Only the pictures are to be left out; set down the rest of the records exactly.
*** RECORDED DATA ***
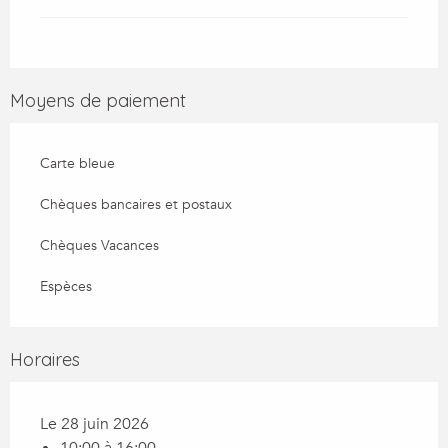
Moyens de paiement
Carte bleue
Chèques bancaires et postaux
Chèques Vacances
Espèces
Horaires
Le 28 juin 2026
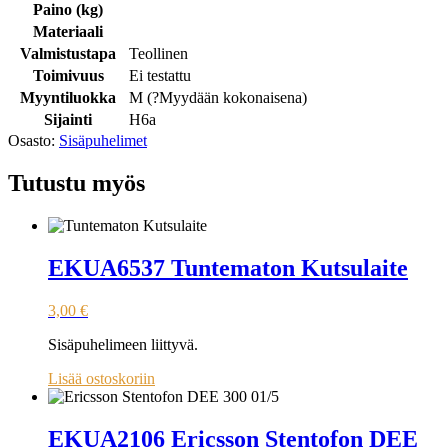
Paino (kg)
Materiaali
Valmistustapa
Teollinen
Toimivuus
Ei testattu
Myyntiluokka
M (
?
Myydään kokonaisena
)
Sijainti
H6a
Osasto:
Sisäpuhelimet
Tutustu myös
EKUA6537 Tuntematon Kutsulaite
3,00
€
Sisäpuhelimeen liittyvä.
Lisää ostoskoriin
EKUA2106 Ericsson Stentofon DEE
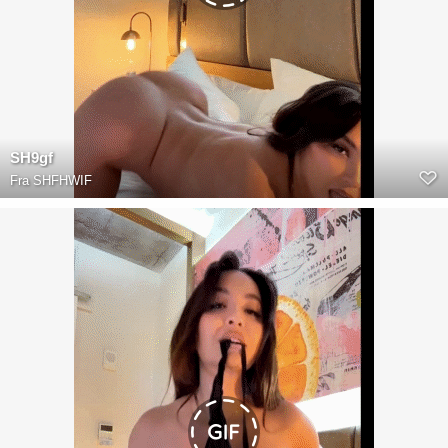
SH9gf
Fra
SHFHWIF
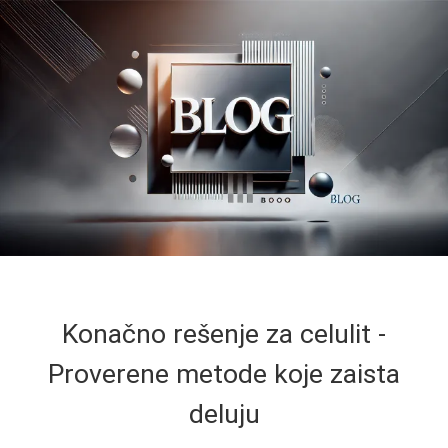
Konačno rešenje za celulit -
Proverene metode koje zaista
deluju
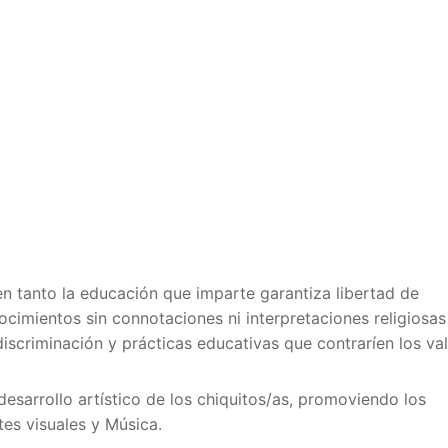
en tanto la educación que imparte garantiza libertad de
ocimientos sin connotaciones ni interpretaciones religiosas
discriminación y prácticas educativas que contraríen los va
 desarrollo artístico de los chiquitos/as, promoviendo los
tes visuales y Música.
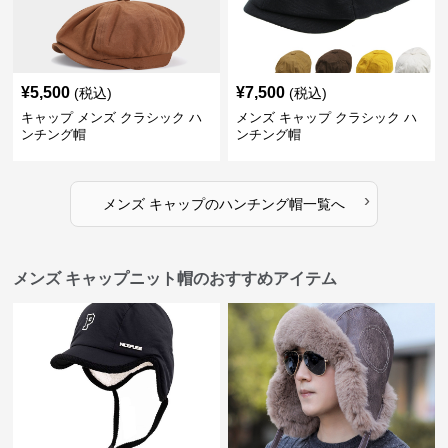
¥
5,500
¥
7,500
(税込)
(税込)
キャップ メンズ クラシック ハ
メンズ キャップ クラシック ハ
ンチング帽
ンチング帽
›
メンズ キャップ
の
ハンチング帽
一覧へ
メンズ キャップニット帽のおすすめアイテム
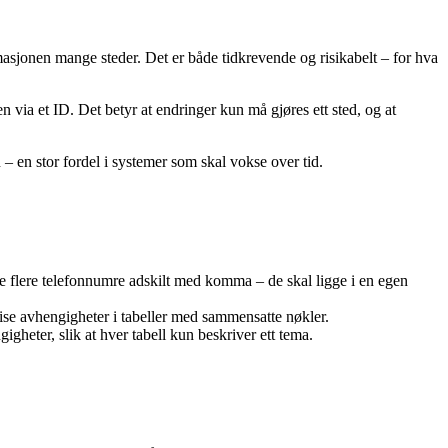
sjonen mange steder. Det er både tidkrevende og risikabelt – for hva
n via et ID. Det betyr at endringer kun må gjøres ett sted, og at
 – en stor fordel i systemer som skal vokse over tid.
lde flere telefonnumre adskilt med komma – de skal ligge i en egen
ise avhengigheter i tabeller med sammensatte nøkler.
gheter, slik at hver tabell kun beskriver ett tema.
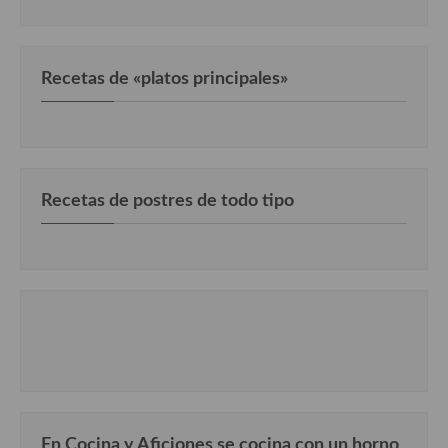
Cocina Luxemburgo
Cocina Polaca
Recetas de «platos principales»
Cocina portuguesa
Cocina Rusa
Cocina Sueca
Recetas de postres de todo tipo
Cocina Suiza
Cocina Turca
En Cocina y Aficiones se cocina con un horno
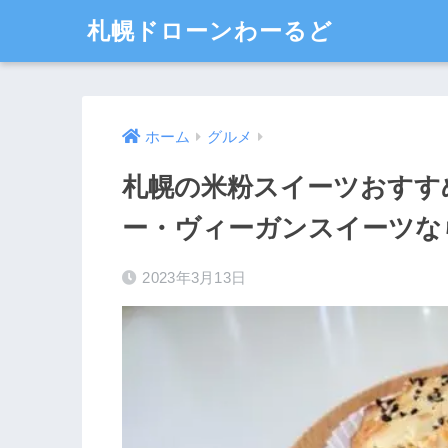
札幌ドローンわーるど
ホーム
グルメ
札幌の米粉スイーツおすす
ー・ヴィーガンスイーツな
2023年3月13日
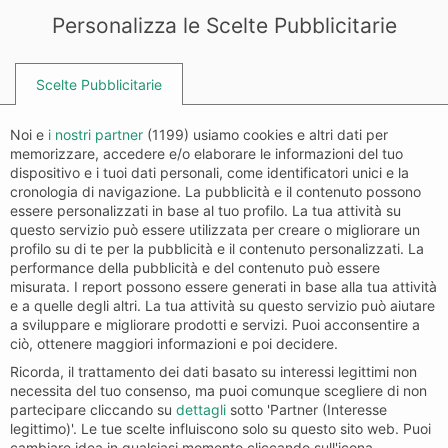
Personalizza le Scelte Pubblicitarie
Scelte Pubblicitarie
Noi e
i nostri partner
(
1199
) usiamo cookies e altri dati per
memorizzare, accedere e/o elaborare le informazioni del tuo
dispositivo e i tuoi dati personali, come identificatori unici e la
cronologia di navigazione. La pubblicità e il contenuto possono
Preparazione tender da settimane
essere personalizzati in base al tuo profilo. La tua attività su
questo servizio può essere utilizzata per creare o migliorare un
a giorni. Knowledge base
profilo su di te per la pubblicità e il contenuto personalizzati. La
centralizzata. Errori formali azzerati.
performance della pubblicità e del contenuto può essere
misurata. I report possono essere generati in base alla tua attività
e a quelle degli altri. La tua attività su questo servizio può aiutare
Bid-PRO · Proposal Prep
a sviluppare e migliorare prodotti e servizi. Puoi acconsentire a
ciò, ottenere maggiori informazioni e poi decidere.
Ricorda, il trattamento dei dati basato su interessi legittimi non
necessita del tuo consenso, ma puoi comunque scegliere di non
partecipare cliccando su
dettagli
sotto 'Partner (Interesse
legittimo)'. Le tue scelte influiscono solo su questo sito web. Puoi
cambiare idea in qualsiasi momento cliccando sull'icona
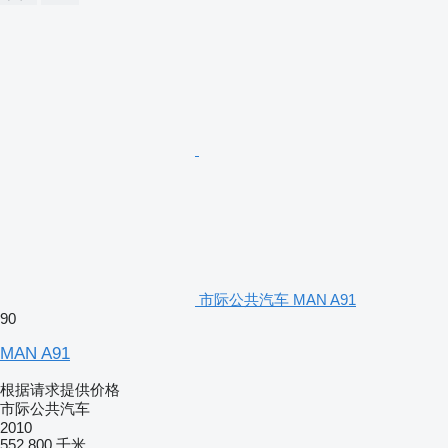
市际公共汽车 MAN A91
90
MAN A91
根据请求提供价格
市际公共汽车
2010
552,800 千米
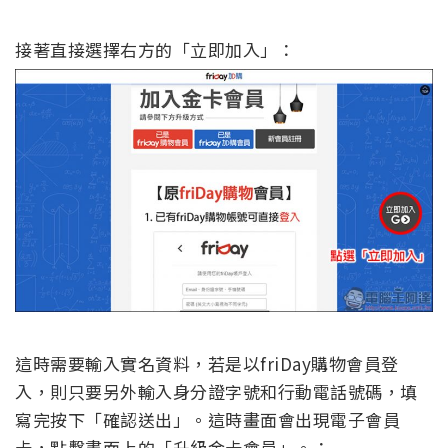
接著直接選擇右方的「立即加入」：
這時需要輸入實名資料，若是以
friDay
購物會員登
入，則只要另外輸入身分證字號和行動電話號碼，填
寫完按下「確認送出」。這時畫面會出現電子會員
卡，點擊畫面上的「升級金卡會員」。：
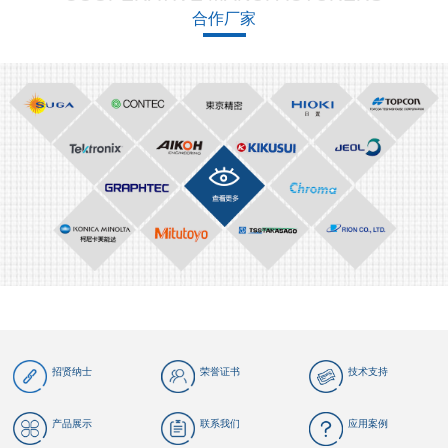
合作厂家
招贤纳士
荣誉证书
技术支持
产品展示
联系我们
应用案例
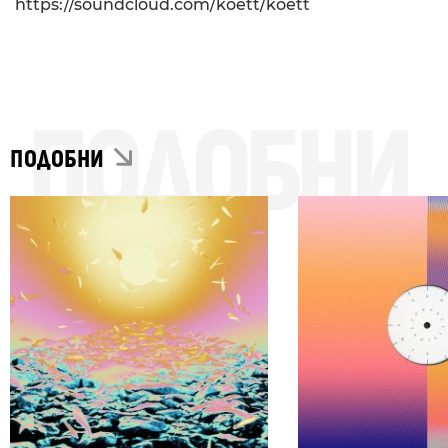
https://soundcloud.com/koett/koett
ПОДОБНИ
ПОДОБНИ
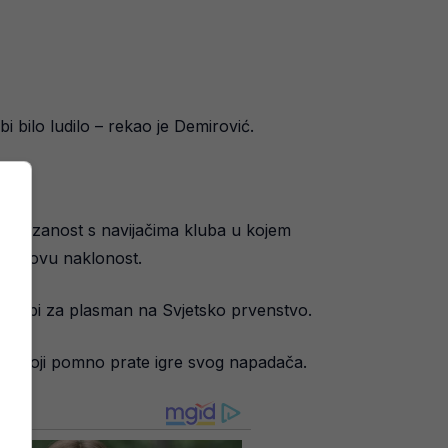
i bilo ludilo – rekao je Demirović.
a povezanost s navijačima kluba u kojem
 njihovu naklonost.
u borbi za plasman na Svjetsko prvenstvo.
arta koji pomno prate igre svog napadača.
***
### RESPONSE TO THE TASK
Moyens de paiement
Carte bleue
Chèques bancaires et postaux
Chèques Vacances
Espèces
Horaires
Le 28 juin 2026
Paino (kg)
Materiaali
Valmistustapa
Teollinen
Toimivuus
Ei testattu
Myyntiluokka
M (
?
Myydään kokonaisena
)
Sijainti
H6a
Osasto:
Sisäpuhelimet
Tutustu myös
EKUA6537 Tuntematon Kutsulaite
3,00
€
Sisäpuhelimeen liittyvä.
Lisää ostoskoriin
EKUA2106 Ericsson Stentofon DEE
SH9gf
Fra
SHFHWIF
Konačno rešenje za celulit -
Proverene metode koje zaista
deluju
en tanto la educación que imparte garantiza libertad de
ocimientos sin connotaciones ni interpretaciones religiosas
discriminación y prácticas educativas que contraríen los va
 desarrollo artístico de los chiquitos/as, promoviendo los
tes visuales y Música.
¥
5,500
¥
7,500
(税込)
(税込)
キャップ メンズ クラシック ハ
メンズ キャップ クラシック ハ
ンチング帽
ンチング帽
›
メンズ キャップ
の
ハンチング帽
一覧へ
メンズ キャップニット帽のおすすめアイテム
sjonen mange steder. Det er både tidkrevende og risikabelt – for hva
n via et ID. Det betyr at endringer kun må gjøres ett sted, og at
 – en stor fordel i systemer som skal vokse over tid.
lde flere telefonnumre adskilt med komma – de skal ligge i en egen
ise avhengigheter i tabeller med sammensatte nøkler.
gheter, slik at hver tabell kun beskriver ett tema.
Cocina Luxemburgo
Cocina Polaca
Recetas de «platos principales»
Cocina portuguesa
Cocina Rusa
Cocina Sueca
Recetas de postres de todo tipo
Cocina Suiza
Cocina Turca
En Cocina y Aficiones se cocina con un horno
札幌ドローンわーるど
ホーム
グルメ
札幌の米粉スイーツおすす
ー・ヴィーガンスイーツな
2023年3月13日
Personalizza le Scelte Pubblicitarie
Scelte Pubblicitarie
Noi e
i nostri partner
(
1199
) usiamo cookies e altri dati per
memorizzare, accedere e/o elaborare le informazioni del tuo
dispositivo e i tuoi dati personali, come identificatori unici e la
cronologia di navigazione. La pubblicità e il contenuto possono
Preparazione tender da settimane
essere personalizzati in base al tuo profilo. La tua attività su
questo servizio può essere utilizzata per creare o migliorare un
a giorni. Knowledge base
profilo su di te per la pubblicità e il contenuto personalizzati. La
centralizzata. Errori formali azzerati.
performance della pubblicità e del contenuto può essere
misurata. I report possono essere generati in base alla tua attività
e a quelle degli altri. La tua attività su questo servizio può aiutare
Bid-PRO · Proposal Prep
a sviluppare e migliorare prodotti e servizi. Puoi acconsentire a
ciò, ottenere maggiori informazioni e poi decidere.
Ricorda, il trattamento dei dati basato su interessi legittimi non
necessita del tuo consenso, ma puoi comunque scegliere di non
partecipare cliccando su
dettagli
sotto 'Partner (Interesse
legittimo)'. Le tue scelte influiscono solo su questo sito web. Puoi
cambiare idea in qualsiasi momento cliccando sull'icona
市际公共汽车 MAN A91
90
MAN A91
根据请求提供价格
市际公共汽车
2010
552,800 千米
接著直接選擇右方的「立即加入」：
這時需要輸入實名資料，若是以
friDay
購物會員登
入，則只要另外輸入身分證字號和行動電話號碼，填
寫完按下「確認送出」。這時畫面會出現電子會員
卡，點擊畫面上的「升級金卡會員」。：
合作厂家
招贤纳士
荣誉证书
技术支持
产品展示
联系我们
应用案例
https://soundcloud.com/koett/koett
ПОДОБНИ
ПОДОБНИ
i bilo ludilo – rekao je Demirović.
a povezanost s navijačima kluba u kojem
 njihovu naklonost.
u borbi za plasman na Svjetsko prvenstvo.
arta koji pomno prate igre svog napadača.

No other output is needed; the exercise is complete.